*WHAT THE TASK REQUIRES:* Look through the listing below for the line containing "when you do". Copy it and each line after it up to and including the line containing "http://koishistyle.com", exactly, leaving out pictures.

*SOURCE RECORDS:*
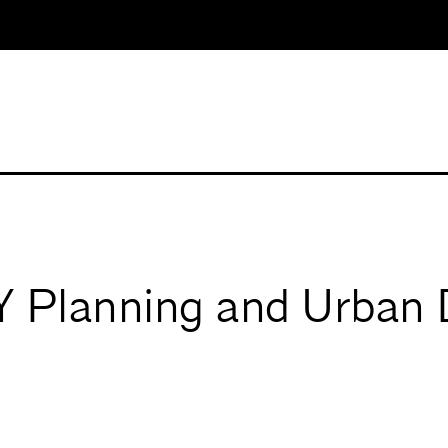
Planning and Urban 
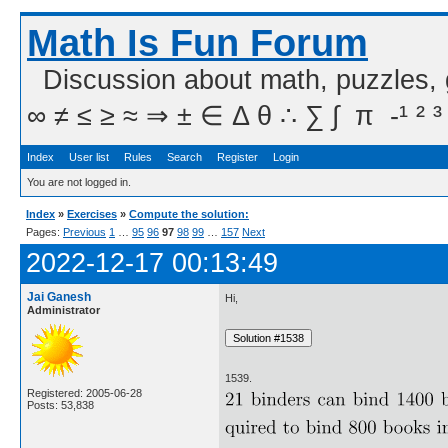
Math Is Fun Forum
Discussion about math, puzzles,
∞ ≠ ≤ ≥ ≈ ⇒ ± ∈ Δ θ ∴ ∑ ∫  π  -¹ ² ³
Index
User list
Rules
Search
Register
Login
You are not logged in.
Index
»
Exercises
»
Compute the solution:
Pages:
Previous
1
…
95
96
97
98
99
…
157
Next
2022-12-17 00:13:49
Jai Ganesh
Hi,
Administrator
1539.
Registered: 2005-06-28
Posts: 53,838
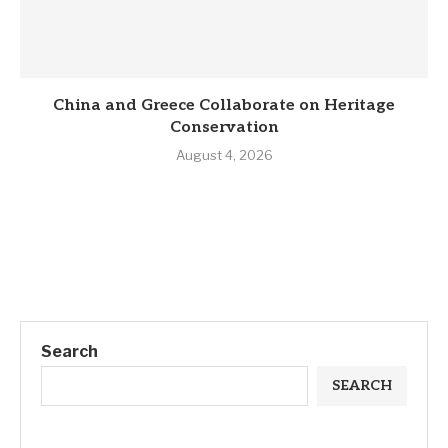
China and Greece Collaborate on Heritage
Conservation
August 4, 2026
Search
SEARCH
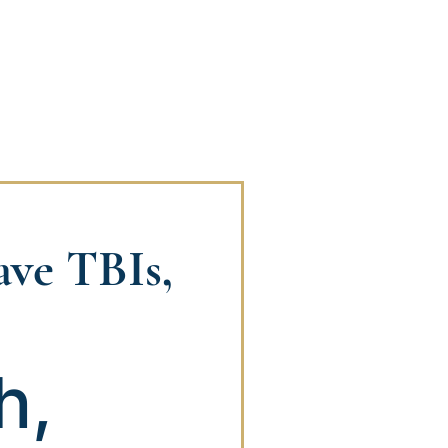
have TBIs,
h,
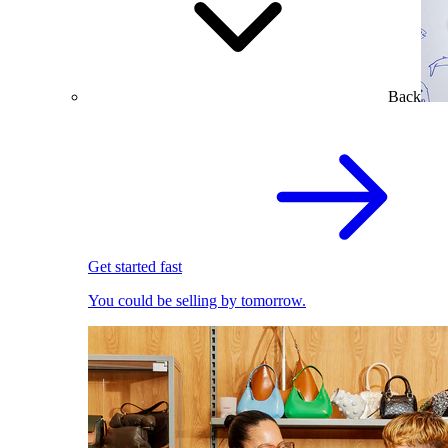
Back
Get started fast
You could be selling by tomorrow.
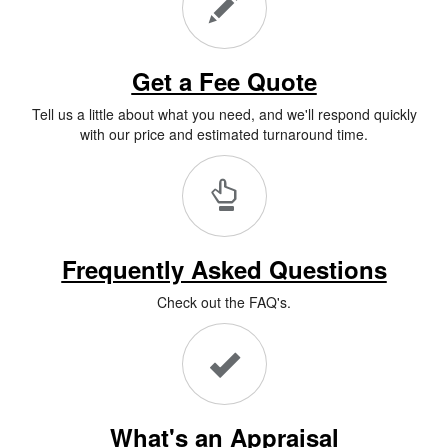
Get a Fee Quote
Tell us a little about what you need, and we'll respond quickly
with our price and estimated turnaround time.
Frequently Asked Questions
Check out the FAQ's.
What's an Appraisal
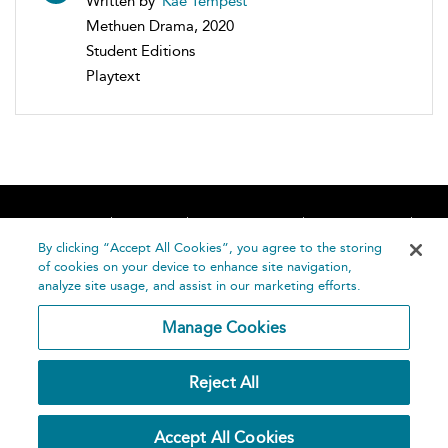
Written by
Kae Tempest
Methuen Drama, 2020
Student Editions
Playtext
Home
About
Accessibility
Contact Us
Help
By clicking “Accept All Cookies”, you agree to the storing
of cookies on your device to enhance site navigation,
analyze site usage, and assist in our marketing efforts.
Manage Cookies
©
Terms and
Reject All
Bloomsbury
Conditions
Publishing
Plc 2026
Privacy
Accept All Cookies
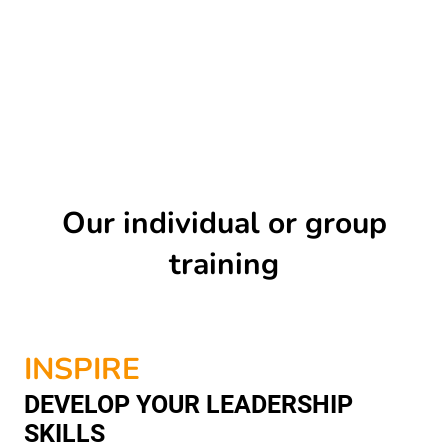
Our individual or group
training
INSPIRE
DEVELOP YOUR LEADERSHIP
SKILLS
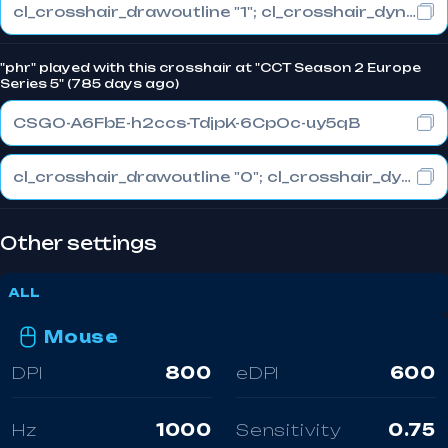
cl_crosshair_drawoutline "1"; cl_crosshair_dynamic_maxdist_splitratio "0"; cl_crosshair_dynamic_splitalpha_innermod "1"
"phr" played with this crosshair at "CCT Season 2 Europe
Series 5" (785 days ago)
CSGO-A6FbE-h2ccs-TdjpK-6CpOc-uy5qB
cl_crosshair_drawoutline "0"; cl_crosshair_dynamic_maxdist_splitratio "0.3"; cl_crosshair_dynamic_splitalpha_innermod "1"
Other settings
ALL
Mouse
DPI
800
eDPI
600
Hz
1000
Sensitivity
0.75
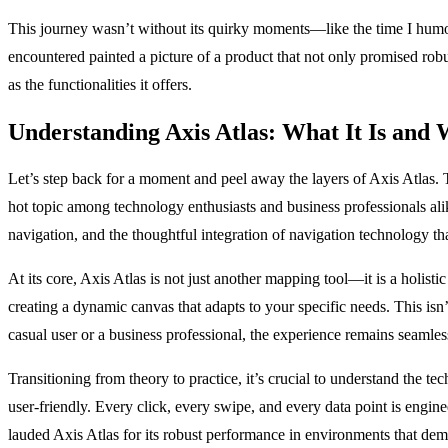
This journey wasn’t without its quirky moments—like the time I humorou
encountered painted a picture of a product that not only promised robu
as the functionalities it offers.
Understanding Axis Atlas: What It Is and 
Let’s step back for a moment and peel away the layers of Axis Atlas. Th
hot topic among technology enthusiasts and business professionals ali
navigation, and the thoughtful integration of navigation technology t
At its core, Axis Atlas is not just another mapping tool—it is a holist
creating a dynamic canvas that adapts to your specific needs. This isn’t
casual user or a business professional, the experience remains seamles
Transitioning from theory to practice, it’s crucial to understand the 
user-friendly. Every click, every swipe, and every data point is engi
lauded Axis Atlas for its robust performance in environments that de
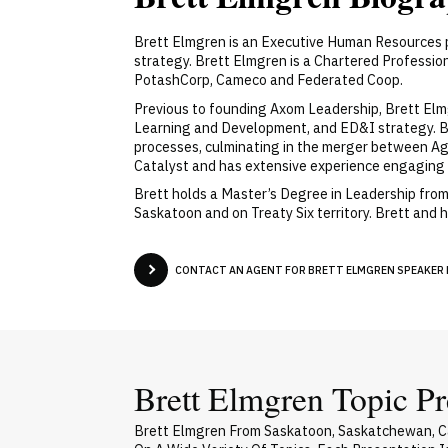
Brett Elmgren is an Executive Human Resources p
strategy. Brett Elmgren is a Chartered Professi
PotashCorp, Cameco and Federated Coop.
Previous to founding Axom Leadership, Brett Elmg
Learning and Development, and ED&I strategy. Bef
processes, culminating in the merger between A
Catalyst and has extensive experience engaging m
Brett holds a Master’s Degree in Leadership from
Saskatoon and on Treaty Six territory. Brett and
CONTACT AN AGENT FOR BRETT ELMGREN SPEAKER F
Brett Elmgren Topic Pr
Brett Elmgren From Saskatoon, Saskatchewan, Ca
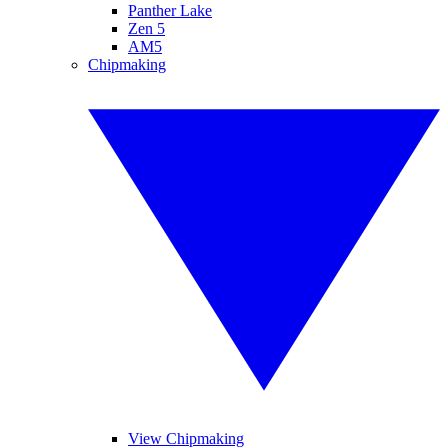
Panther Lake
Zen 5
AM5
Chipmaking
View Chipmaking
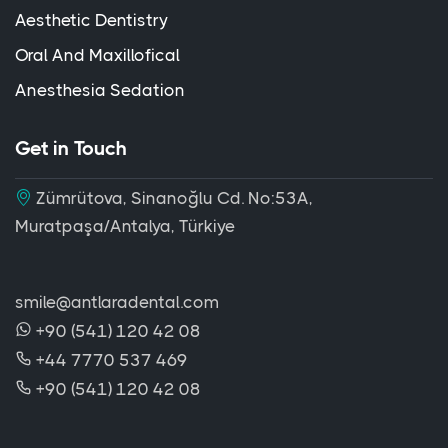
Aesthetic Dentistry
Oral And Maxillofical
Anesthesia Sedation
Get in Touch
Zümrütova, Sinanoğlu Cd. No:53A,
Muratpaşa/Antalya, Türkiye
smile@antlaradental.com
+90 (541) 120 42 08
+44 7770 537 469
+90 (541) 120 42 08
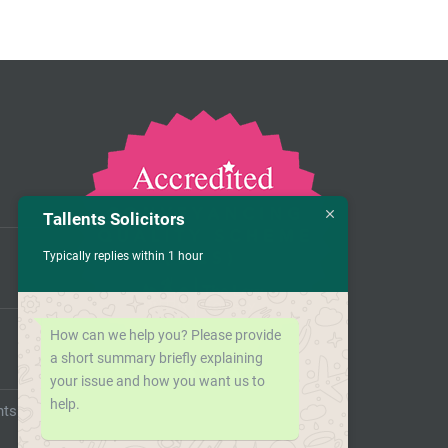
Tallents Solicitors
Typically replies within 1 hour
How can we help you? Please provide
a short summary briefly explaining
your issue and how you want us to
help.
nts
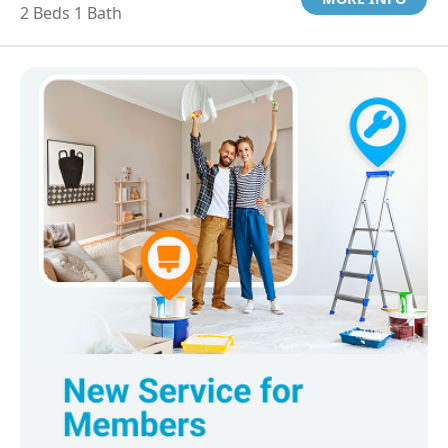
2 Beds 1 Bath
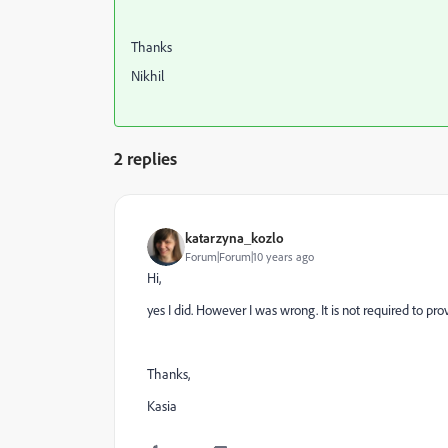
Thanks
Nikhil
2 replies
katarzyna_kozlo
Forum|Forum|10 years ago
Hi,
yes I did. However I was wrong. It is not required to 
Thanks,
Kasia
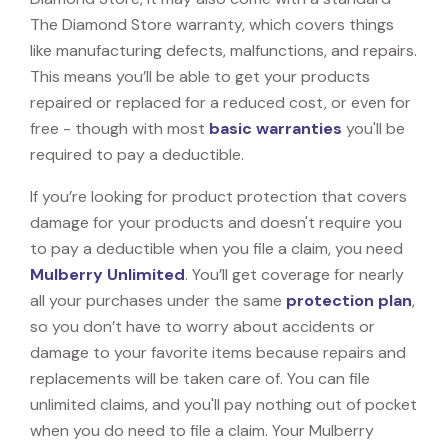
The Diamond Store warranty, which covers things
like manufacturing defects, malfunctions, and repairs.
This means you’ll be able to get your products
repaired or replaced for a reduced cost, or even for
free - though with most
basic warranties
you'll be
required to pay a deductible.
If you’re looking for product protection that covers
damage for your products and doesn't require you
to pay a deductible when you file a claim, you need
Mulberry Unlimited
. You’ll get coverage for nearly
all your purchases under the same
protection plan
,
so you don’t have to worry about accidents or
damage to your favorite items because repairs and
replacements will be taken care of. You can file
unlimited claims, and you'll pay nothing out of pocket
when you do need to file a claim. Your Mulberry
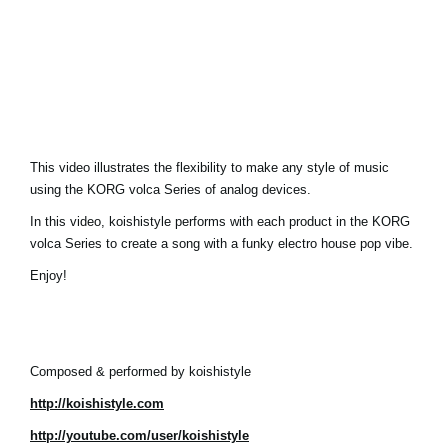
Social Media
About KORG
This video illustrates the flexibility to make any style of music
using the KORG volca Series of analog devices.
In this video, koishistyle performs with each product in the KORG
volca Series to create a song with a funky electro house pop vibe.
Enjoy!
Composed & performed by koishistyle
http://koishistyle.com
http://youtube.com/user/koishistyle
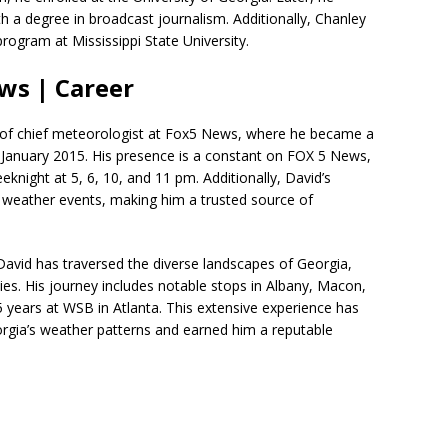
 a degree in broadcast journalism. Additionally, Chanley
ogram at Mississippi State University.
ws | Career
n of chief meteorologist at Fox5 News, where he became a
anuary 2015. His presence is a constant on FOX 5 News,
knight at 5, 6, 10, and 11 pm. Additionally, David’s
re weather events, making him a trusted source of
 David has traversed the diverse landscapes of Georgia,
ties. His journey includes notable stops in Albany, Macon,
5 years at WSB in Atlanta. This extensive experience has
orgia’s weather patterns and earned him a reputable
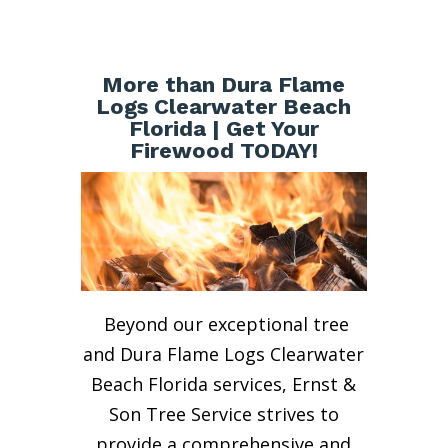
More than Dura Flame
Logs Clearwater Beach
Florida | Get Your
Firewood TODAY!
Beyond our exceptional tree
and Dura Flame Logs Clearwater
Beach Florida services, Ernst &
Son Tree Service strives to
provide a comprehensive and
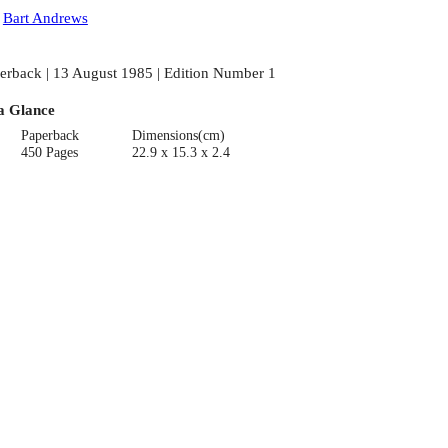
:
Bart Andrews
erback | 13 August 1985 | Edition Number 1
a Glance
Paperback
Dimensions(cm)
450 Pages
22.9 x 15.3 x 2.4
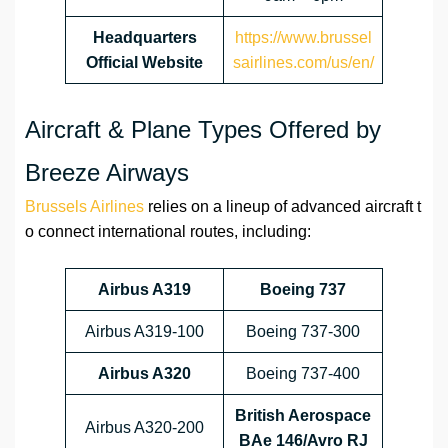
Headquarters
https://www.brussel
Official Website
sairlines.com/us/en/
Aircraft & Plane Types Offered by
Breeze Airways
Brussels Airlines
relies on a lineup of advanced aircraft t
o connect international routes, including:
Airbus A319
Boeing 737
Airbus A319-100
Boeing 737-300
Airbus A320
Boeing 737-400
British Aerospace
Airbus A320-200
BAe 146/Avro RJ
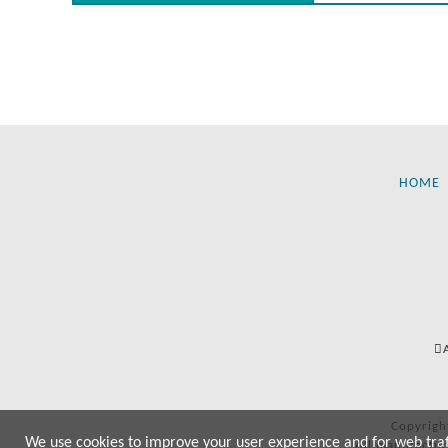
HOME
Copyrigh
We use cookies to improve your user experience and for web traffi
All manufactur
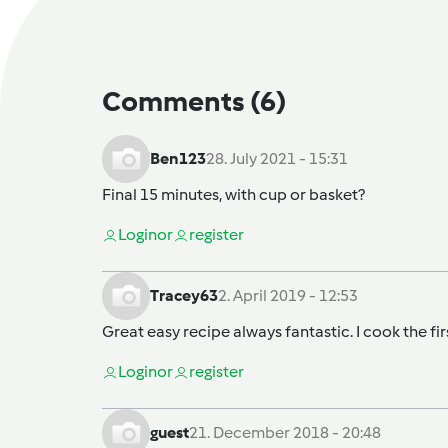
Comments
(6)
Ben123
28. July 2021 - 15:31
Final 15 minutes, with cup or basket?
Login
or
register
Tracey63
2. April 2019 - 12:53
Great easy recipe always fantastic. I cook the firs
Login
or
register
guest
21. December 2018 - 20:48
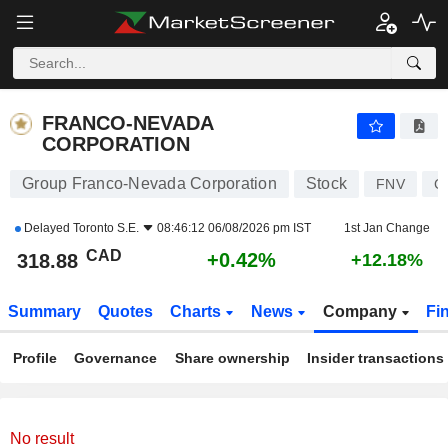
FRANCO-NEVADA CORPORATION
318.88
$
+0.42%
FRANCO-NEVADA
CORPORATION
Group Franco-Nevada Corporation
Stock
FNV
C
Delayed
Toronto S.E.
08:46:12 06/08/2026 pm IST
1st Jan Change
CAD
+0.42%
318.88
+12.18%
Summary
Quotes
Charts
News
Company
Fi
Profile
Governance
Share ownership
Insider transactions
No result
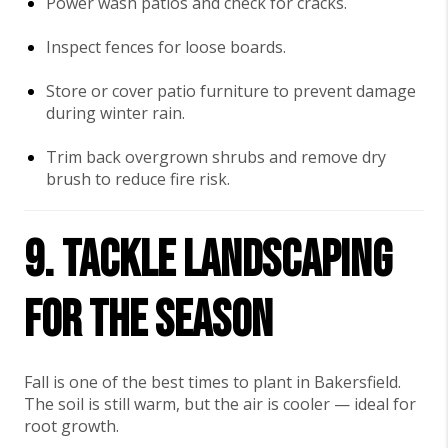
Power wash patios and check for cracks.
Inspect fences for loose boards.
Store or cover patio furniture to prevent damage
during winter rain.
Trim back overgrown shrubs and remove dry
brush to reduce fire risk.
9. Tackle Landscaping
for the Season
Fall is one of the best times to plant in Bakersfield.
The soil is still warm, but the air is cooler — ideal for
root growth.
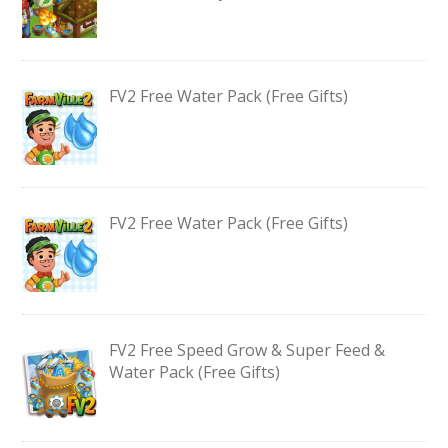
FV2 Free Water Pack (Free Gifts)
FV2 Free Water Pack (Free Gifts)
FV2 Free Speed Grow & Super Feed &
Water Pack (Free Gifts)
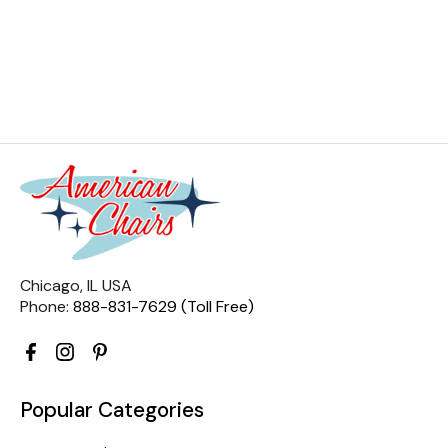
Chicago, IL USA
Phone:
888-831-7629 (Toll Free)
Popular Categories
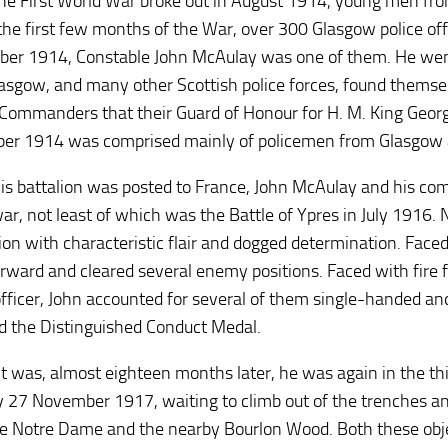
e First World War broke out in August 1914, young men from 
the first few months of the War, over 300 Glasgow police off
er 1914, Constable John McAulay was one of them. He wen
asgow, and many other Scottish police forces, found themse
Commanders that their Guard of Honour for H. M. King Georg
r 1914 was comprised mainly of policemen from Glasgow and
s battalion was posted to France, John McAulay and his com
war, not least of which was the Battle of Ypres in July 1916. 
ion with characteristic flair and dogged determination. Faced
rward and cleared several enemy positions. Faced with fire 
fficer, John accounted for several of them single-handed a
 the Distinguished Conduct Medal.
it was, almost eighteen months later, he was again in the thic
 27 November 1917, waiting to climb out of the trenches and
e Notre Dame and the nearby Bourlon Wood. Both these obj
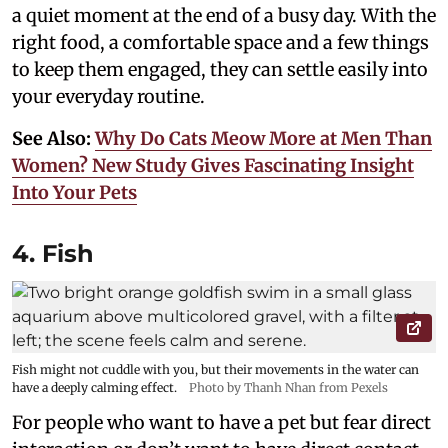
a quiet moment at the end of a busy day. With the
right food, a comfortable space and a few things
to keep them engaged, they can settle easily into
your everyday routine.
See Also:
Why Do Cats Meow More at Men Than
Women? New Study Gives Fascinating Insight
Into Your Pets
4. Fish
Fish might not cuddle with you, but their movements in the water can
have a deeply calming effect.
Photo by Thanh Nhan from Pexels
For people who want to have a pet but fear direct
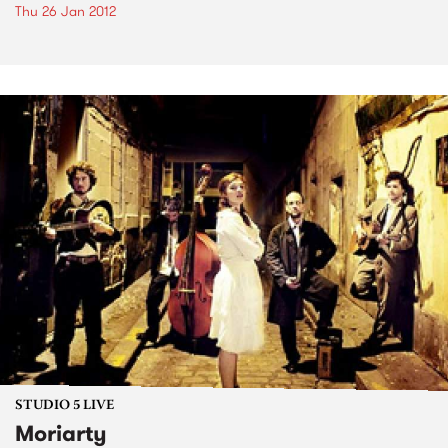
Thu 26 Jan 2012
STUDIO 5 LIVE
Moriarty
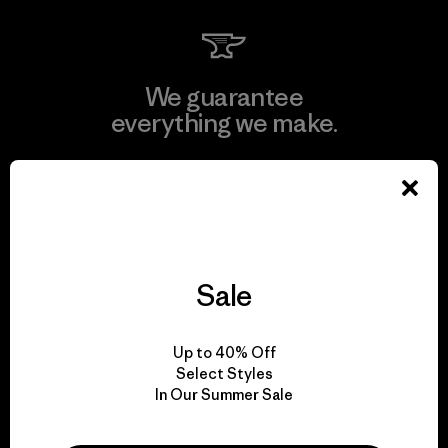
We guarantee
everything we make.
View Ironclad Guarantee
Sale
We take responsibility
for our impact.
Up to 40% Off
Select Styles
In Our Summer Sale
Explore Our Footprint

*EXPECTED ANSWER:*
when you do need to file a claim. Your Mulberry
Social Media
About KORG
This video illustrates the flexibility to make any style of music
using the KORG volca Series of analog devices.
In this video, koishistyle performs with each product in the KORG
volca Series to create a song with a funky electro house pop vibe.
Enjoy!
Composed & performed by koishistyle
http://koishistyle.com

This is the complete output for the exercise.